La découverte de plusieurs maladies à étiologie organique ayant une expression psychique prépondérante (Alzheimer, crétinisme, certaines tumeurs cérébrales, la paralysie générale…), a été à l’origine d’une approche organiciste exclusive, mais qui a été vite abandonnée plus tard pour d’autres axes de recherches.

En effet, au XIXème siècle apparut le père de la neurologie moderne : le neurologue Jean Martin Charcot, qui donna son nom à la sclérose latérale amyotrophique SLA (la maladie de Charcot). Dès 1870, il s’est consacré à la psychiatrie en essayant de trouver des causes pathologiques organicistes aux différentes expressions psychiques.

A cette époque, au sens de la société occidentale, la femme était marginalisée, réprimée et sans possibilité d’expression ni au sein de la famille ni dans l’espace public, la poussant à privilégier le langage du corps dans toutes les attitudes corporelles (mouvements de torsion, attitudes clownesques…). La majorité des malades mentaux des hôpitaux psychiatriques étaient des femmes, en majorité des hystériques, sur lesquelles Charcot a réalisé des travaux approfondis en tentant une approche anatomoclinique.

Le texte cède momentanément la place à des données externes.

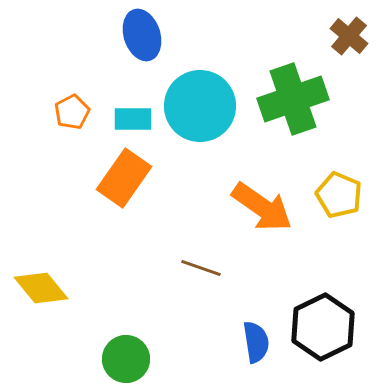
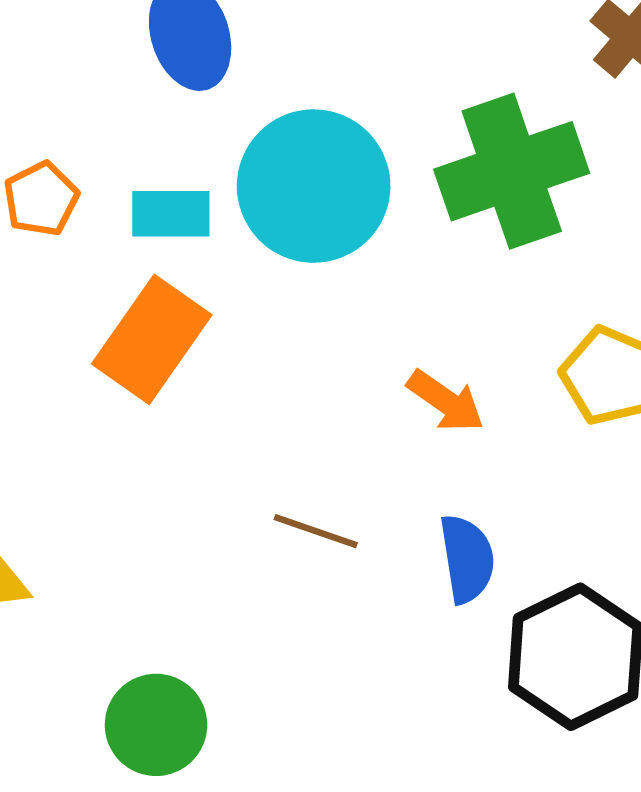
orange arrow: (262, 207) -> (446, 401), size x0.6
blue semicircle: (256, 342) -> (467, 559), moved

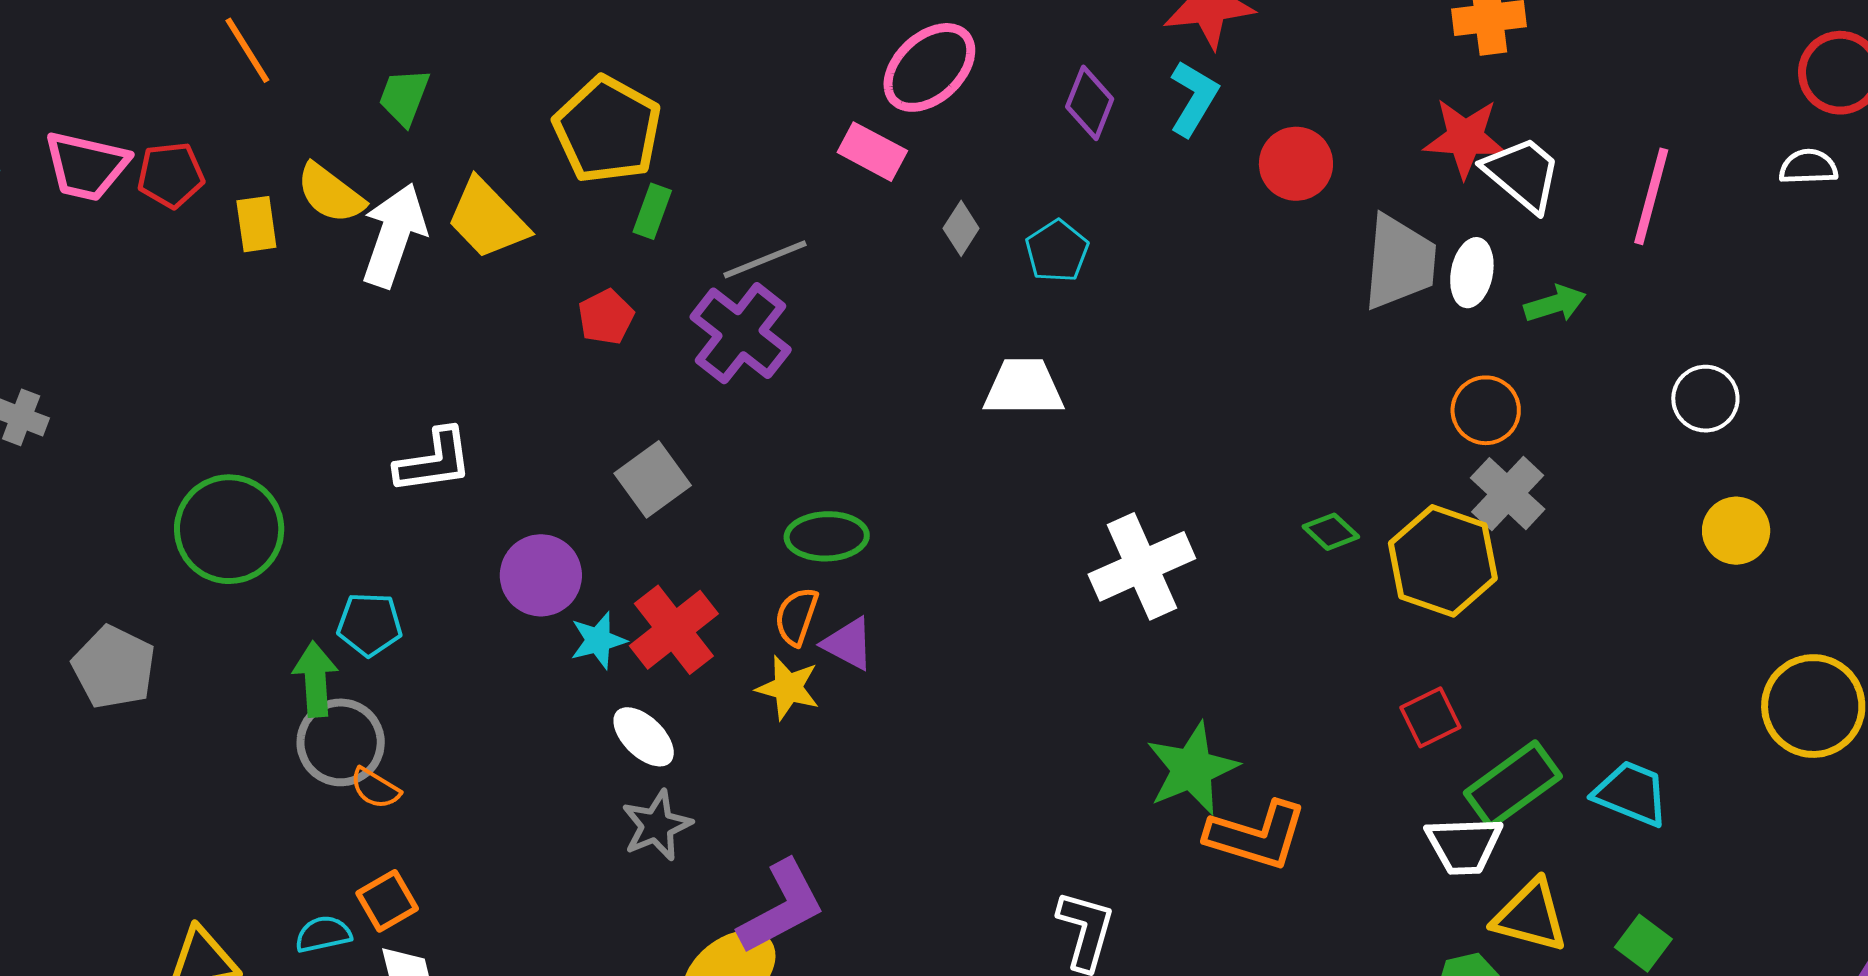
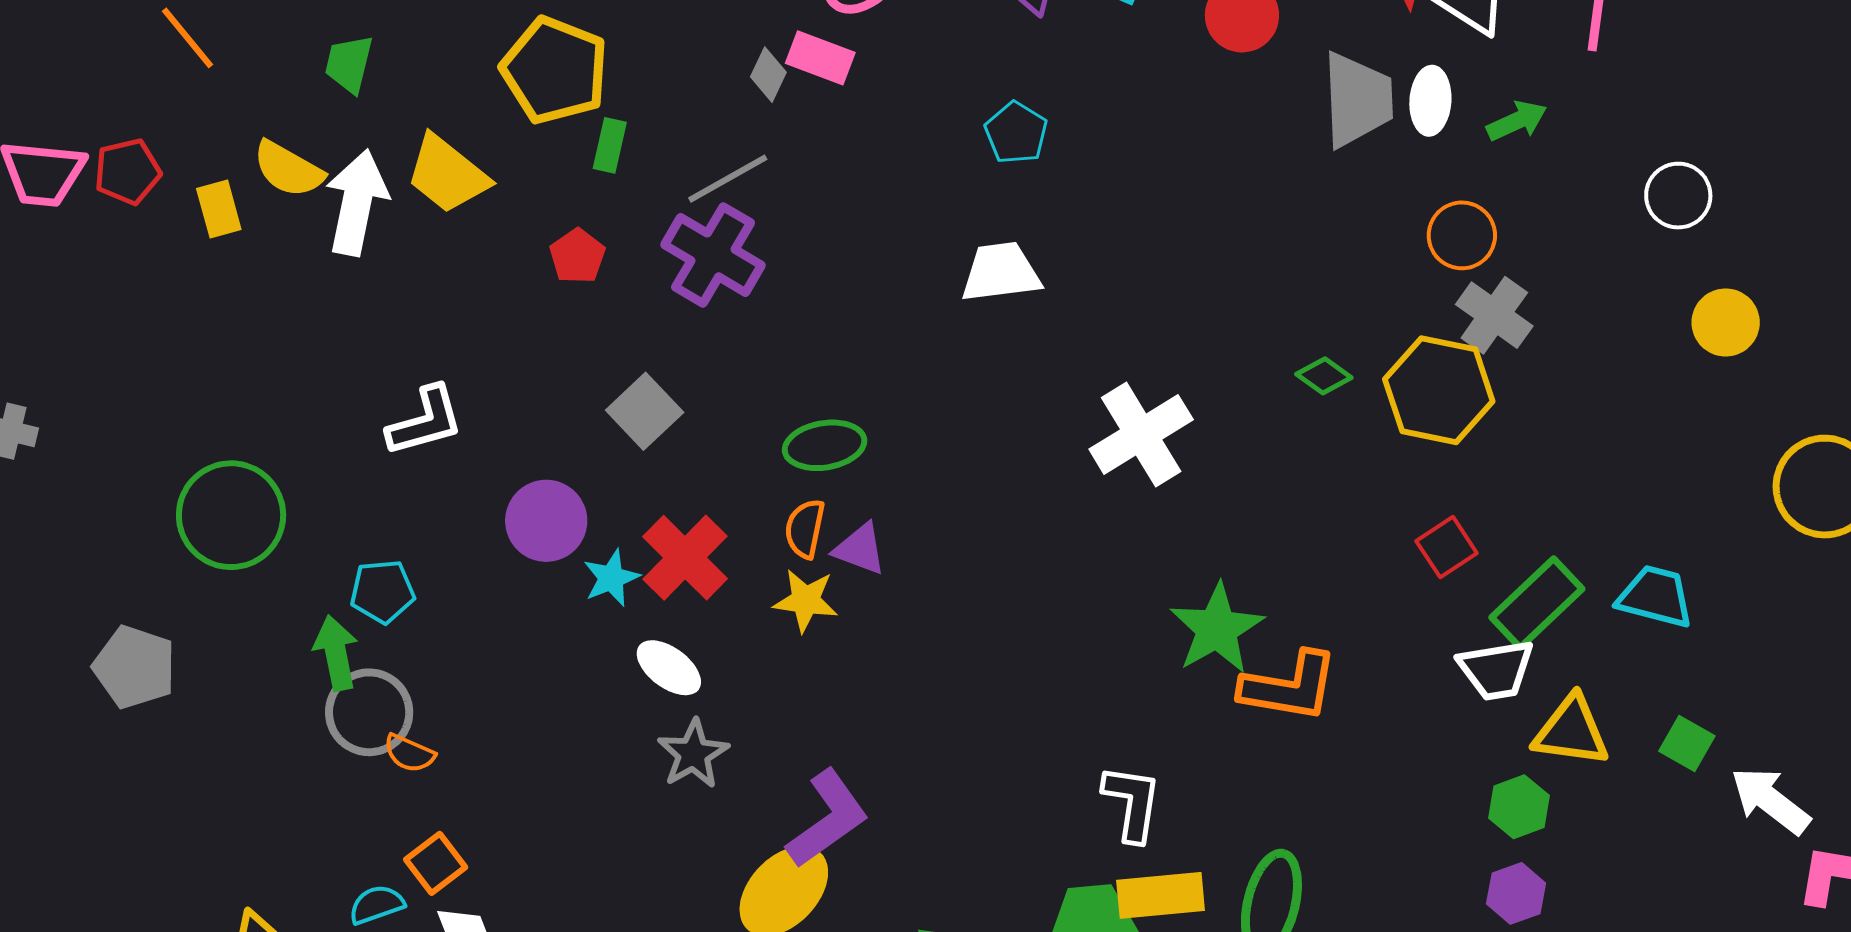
gray diamond: (961, 228) -> (768, 75), moved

Malgré ses vaines tentatives, l’expression de « la grande crise de Charcot » fut employée pour décrire les grandes attaques hystériques et ses expériences ont inspiré les jeunes générations de psychiatres en contribuant à mettre une frontière entre la neurologie et la psychiatrie.

Parmi les contributions majeures de Charcot, il est utile de citer les multiples contradictions anatomo-clonique auxquelles il fit face. Il se rendit compte que beaucoup de ses patients souffraient de symptomatologie réelle mais sans aucun substratum anatomique. Par exemple, beaucoup se plaignaient de paralysie ou de mouvements anormaux des membres ; il était aisé de déterminer l’origine anorganique de ces troubles puisqu’ils ne correspondaient absolument pas à la réalité anatomique, à l’image de ce patient qui avait le bras paralysé bien ques ses doigts pouvaient bouger normalement…

C’est ainsi que Charcot a pu déterminer que l’hystérie était une conversion de la psyché vers l’organique. En d’autres termes, lorsque la verbalisation ne fonctionne pas, c’est à travers le corps (le soma) que se manifeste le conflit psychique.

Enfin, notons que c’est également à lui que revient le mérite d’avoir infirmé définitivement le postulat que l’hystérie était une maladie exclusivement féminine (rappelons que l’étymologie du mot renvoit à hystericus, relatif à l’utérus).

A la même époque, en Allemagne, le psychiatre Emil Kraepelin, fondateur de la psychiatrie scientifique moderne, suivait ses malades durant des années et observait l’évolution des symptômes et leurs différentes formes. En travaillant sur la nosographie, il ajouta deux maladies psychiatriques : la psychose maniacodépressive (actuellement nommée trouble bipolaire) et la démence précoce (devenue schizophrénie après les travaux de Bleuler).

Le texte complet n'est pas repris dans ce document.